New research commissioned by NatWest from Boston Consulting quantifies the need, as well as policy precursors including consistent spending signals from ministers, closer working between the Treasury and private investors, and steady commitments from energy companies to put new technologies on the market.

Flagging up the scale of spending needed, the duo highlight more investment in renewables and  network switches and cables, and new technologies such as energy storage systems, carbon capture and storage, and hydrogen.  The study draws on recent analysis by bodies such as analysis as the Climate Change Committee, the International Energy Agency and the Intergovernmental Panel on Climate Change.

The report suggests businesses should deliver change by working together to test low-carbon solutions, building greater security and resilience into the energy system, and unlocking revenue from UK participants.

“Investment in green infrastructure will help to pay for itself through generating jobs and economic growth, so it’s vital the entire value chain works together to make this happen,” said Andy Gray, the bank’s managing director of commercial mid-market operations.

“The UK needs clean, stable and affordable energy supplies, but huge capital expenditure is needed to make this a reality.”

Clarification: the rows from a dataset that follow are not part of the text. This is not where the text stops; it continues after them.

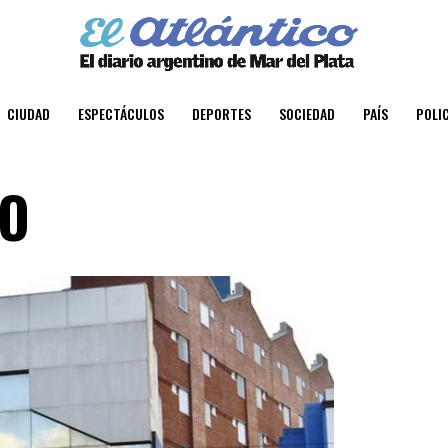
CIUDAD
ESPECTÁCULOS
DEPORTES
SOCIEDAD
PAÍS
POLIC
VO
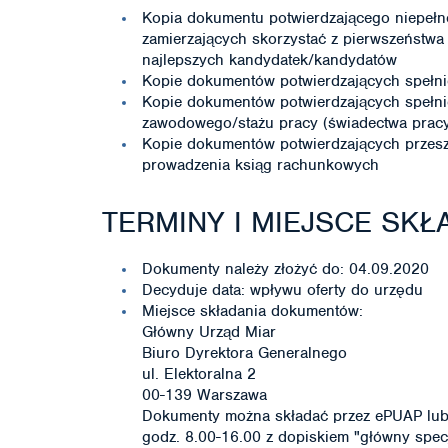
Kopia dokumentu potwierdzającego niepeł
zamierzających skorzystać z pierwszeństwa
najlepszych kandydatek/kandydatów
Kopie dokumentów potwierdzających spełni
Kopie dokumentów potwierdzających spełn
zawodowego/stażu pracy (świadectwa pracy, 
Kopie dokumentów potwierdzających przesz
prowadzenia ksiąg rachunkowych
TERMINY I MIEJSCE SK
Dokumenty należy złożyć do: 04.09.2020
Decyduje data: wpływu oferty do urzędu
Miejsce składania dokumentów:
Główny Urząd Miar
Biuro Dyrektora Generalnego
ul. Elektoralna 2
00-139 Warszawa
Dokumenty można składać przez ePUAP lub 
godz. 8.00-16.00 z dopiskiem "główny specj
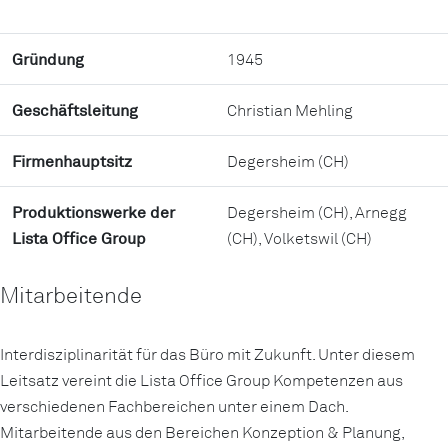
Gründung
1945
Geschäftsleitung
Christian Mehling
Firmenhauptsitz
Degersheim (CH)
Produktionswerke der
Degersheim (CH), Arnegg
Lista Office Group
(CH), Volketswil (CH)
Mitarbeitende
Interdisziplinarität für das Büro mit Zukunft. Unter diesem
Leitsatz vereint die Lista Office Group Kompetenzen aus
verschiedenen Fachbereichen unter einem Dach.
Mitarbeitende aus den Bereichen Konzeption & Planung,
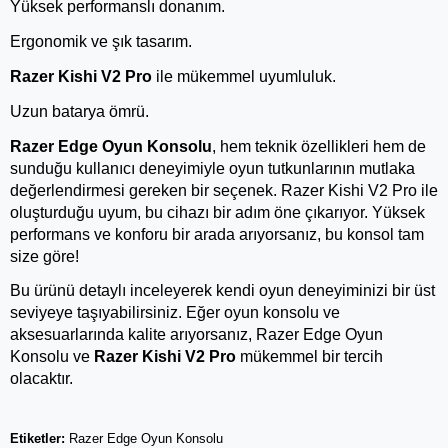
Yüksek performanslı donanım.
Ergonomik ve şık tasarım.
Razer Kishi V2 Pro
 ile mükemmel uyumluluk.
Uzun batarya ömrü.
Razer Edge Oyun Konsolu
, hem teknik özellikleri hem de 
sunduğu kullanıcı deneyimiyle oyun tutkunlarının mutlaka 
değerlendirmesi gereken bir seçenek. Razer Kishi V2 Pro ile 
oluşturduğu uyum, bu cihazı bir adım öne çıkarıyor. Yüksek 
performans ve konforu bir arada arıyorsanız, bu konsol tam 
size göre!
Bu ürünü detaylı inceleyerek kendi oyun deneyiminizi bir üst 
seviyeye taşıyabilirsiniz. Eğer oyun konsolu ve 
aksesuarlarında kalite arıyorsanız, Razer Edge Oyun 
Konsolu ve 
Razer Kishi V2 Pro
 mükemmel bir tercih 
olacaktır.
Etiketler:
Razer Edge Oyun Konsolu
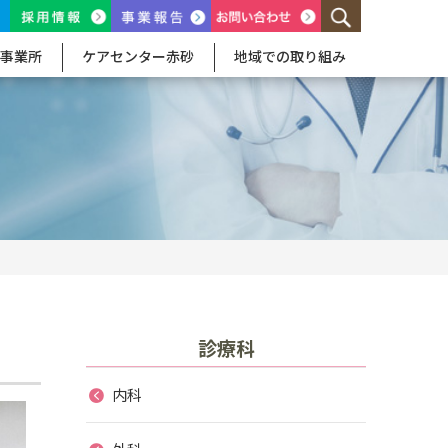
事業所
ケアセンター赤砂
地域での取り組み
診療科
内科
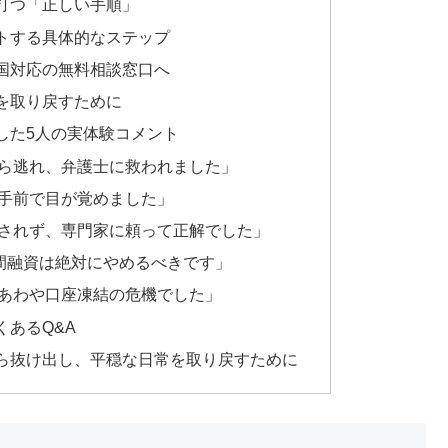
打つ「正しい手順」
トする具体的なステップ
国対応の無料相談窓口へ
を取り戻すために
した5人の実体験コメント
ら逃れ、弁護士に救われました」
手前で目が覚めました」
されず、専門家に頼って正解でした」
個人間融資は絶対にやめるべきです」
あわや口座凍結の危機でした」
あるQ&A
ら抜け出し、平穏な日常を取り戻すために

“To decarbonise the UK’s energy supply, the industry needs to scale its infrastructure and technology, all of which will require finance. It’s clear that there needs to be greater collaboration between policy, regulation and finance to enable this to happen,

“This report estimates that the UK’s energy supply needs over £900 billion to reach net zero by 2050. Mobilising the capital needed will be complex, and the findings serve as a clear call for all actors across the system to work together to find solutions.

“Society has gone through energy transitions in the past — but nothing like this one”, Boston Consulting partner Eriola Beetz added.   “We are just at the beginning of the journey.

“As the clock keeps ticking, one of the key challenges we face is plugging a substantial investment gap to support the quick roll out of solutions and innovation we desperately need. Financial institutions are in an excellent position to leverage the learnings and experience from backing technologies such as wind and solar over the last decade.”

NatWest Group has targeted its provision of £100 billion of Climate and Sustainable Funding and Financing by the end of 2025. In 2020, was ranked 1st in UK project finance renewables lending.